The report said the lack of these skills could be one of the reasons why some Zimbabwean companies struggle to remain viable.
“Developed countries have poured money into developing these skills at an early age. Could this be the reason why most companies locally are going bankrupt? Could this be the reason why our economy is struggling?” the report asks.
The report established that only 27% of the respondents were highly competent in business acumen with the same percentage being competent in research skills. Other low percentages of competence were recorded in critical thinking (41%), financial literacy (30%), innovation (30%) time management (38%), people management (38%) and business report writing (37%).
A total of 818 respondents participated in this survey. The survey link was e-mailed to Zimbabwean employees. Of the respondents, 67,2% were male while 32,8% were female.
With regards to qualifications of the respondents of the survey, 46,6% had a post-graduate qualification, 31,3% had an undergraduate degree, 14,9% had a diploma qualification with the remainder taking lower qualifications than a diploma.
The report recommended that the Stem (Science, Technology, Engineering and Mathematics) initiative by government, which encourages the study of subjects such as mathematics and science in schools, could be used to remedy the shortfalls in the employees skill set.

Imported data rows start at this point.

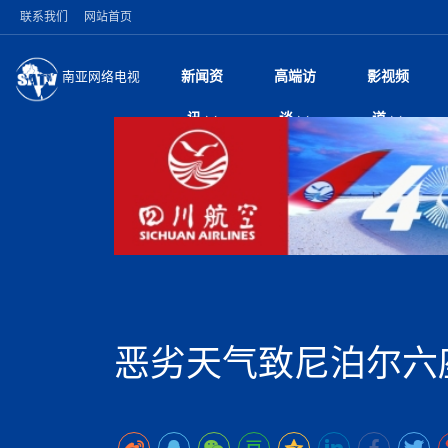
联系我们
网站首页
新闻资
高端访
影视频
南亚网络电视
今日头条
名人访谈
加德满都新版交通总
微电
“
讯
谈
道
马 快速通道军地协
风
国际新闻
全球人物
美方暂缓对伊军事打
电视
从
议即可取消开战计
局
深耕中尼友谊 西藏
视
中国新闻
创业故事
（长江十年行）金
电影
车
缔结引领边境合作
神与长江文化交融
巫
印度马哈拉施特拉邦
日
中
经济新闻
凡人故事
消费火爆出口疲软 
纪录
她
律
突发：西藏林芝市墨
中
困境亟待破局
好评中国丨向实向
扎
10千米
美国促成加沙历史性
环球观察
尼泊尔取消国际藏学
宣传
始
除武装 以色列将逐
专
中
中国政策
尼电动新车市占率全
时政微观察丨以侨
深
尼泊尔国民议会审议
中
一带一路
2026“一带一路”年
微直
地近八成市场
倒
中
拟提高至10万美元
国际足联：对阿根
“稳”等
巴基斯坦西南部煤矿
为展开调查
持刀闯馆案进入公诉
中
南亚网评
南亚网评｜多重考验
微短
PPA审批持续停滞 
查整改
尼
苹果公司首次暗示新版
泊
恶劣天气致尼泊尔六
共识推进善治
东西问｜强晓云：“
水电投资承压
被俘尼泊尔青年讲述
推
为额外算力买单
日本熊本突发强震致
丝路故事
世界从中国两会探
影视资
高质量合作的“黄金
也不愿归国
面停运
青海海南州兴海县接连
南亚网评：邻国外交
尼泊尔政府推出“真
县7个乡镇设施受损
专
图说南亚
2026年尼泊尔世
源在于国家能力赤
接单啦！“世界超市”
75年沧桑蝶变，西
一位百万卢比得主
美军称已完成最新
尔
情合影
意义？
全球华人
全国侨务工作会议在
执政百日舆情多发 
阿富汗尼姆鲁兹“丝
尼泊尔总理巴伦德拉
尼泊尔巴伦政府将分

“The Stem initiate being driven by the Ministry of Higher Education, Science and Technology Development is very noble. Should they decide to broaden the skills set they could incorporate some of these skills where Zimbabweans have deficiencies,” the report prescribes.
It was established by the survey that a large percentage of participants (59%) are highly competent in using Microsoft Word. It revealed that 57% of the participants are highly competent in technical skills (specific to their job).

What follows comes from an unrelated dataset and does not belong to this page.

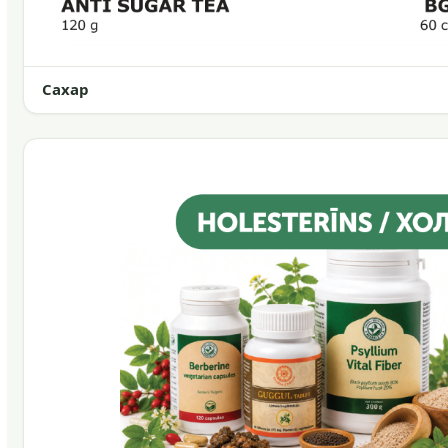
Сахар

The report also found that 50% of the participants are highly competent in team working skills.
There is a strong association, the report established, between presentation skills and the economic sector, employee level and academic sector.
“A large percentage (54%) of employees in senior management and executive level are highly competent, 56% of the employees in the middle management are competent and 46% of those who are in the non-managerial and junior management level are competent in presentation skills,” the report notes.

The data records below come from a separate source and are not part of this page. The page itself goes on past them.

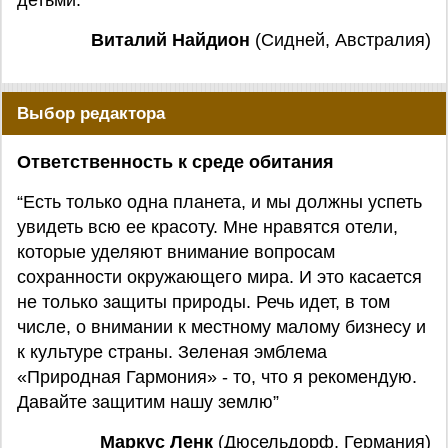
детьми.”
Виталий Найдион
(Сидней, Австралия)
Выбор редактора
Ответственность к среде обитания
“Есть только одна планета, и мы должны успеть
увидеть всю ее красоту. Мне нравятся отели,
которые уделяют внимание вопросам
сохранности окружающего мира. И это касается
не только защиты природы. Речь идет, в том
числе, о внимании к местному малому бизнесу и
к культуре страны. Зеленая эмблема
«Природная Гармония» - то, что я рекомендую.
Давайте защитим нашу землю”
Маркус Ленк
(Дюсельдорф, Германия)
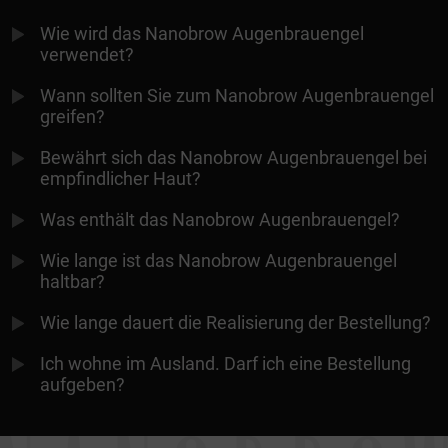
Wie wird das Nanobrow Augenbrauengel
verwendet?
Wann sollten Sie zum Nanobrow Augenbrauengel
greifen?
Bewährt sich das Nanobrow Augenbrauengel bei
empfindlicher Haut?
Was enthält das Nanobrow Augenbrauengel?
Wie lange ist das Nanobrow Augenbrauengel
haltbar?
Wie lange dauert die Realisierung der Bestellung?
Ich wohne im Ausland. Darf ich eine Bestellung
aufgeben?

“Most of the employees with a post-graduate and doctorate qualification are highly competent in presentation skills.”
The report also found that most of the employees with a qualification below a post-graduate degree are highly competent on innovation than their colleagues.
It is also shown in the report that a large percentage of participants (59%) are highly competent in using Microsoft Word, with 57% of the participants being highly competent in technical skills (specific to their job).
The report also observes that 50% of the participants are highly competent in team working skills.
“Most of the employees in automotive, public service and local government and law and legal services have good interpersonal skills. Middle management employees are the category with the lowest competency level on interpersonal skills,” the report states.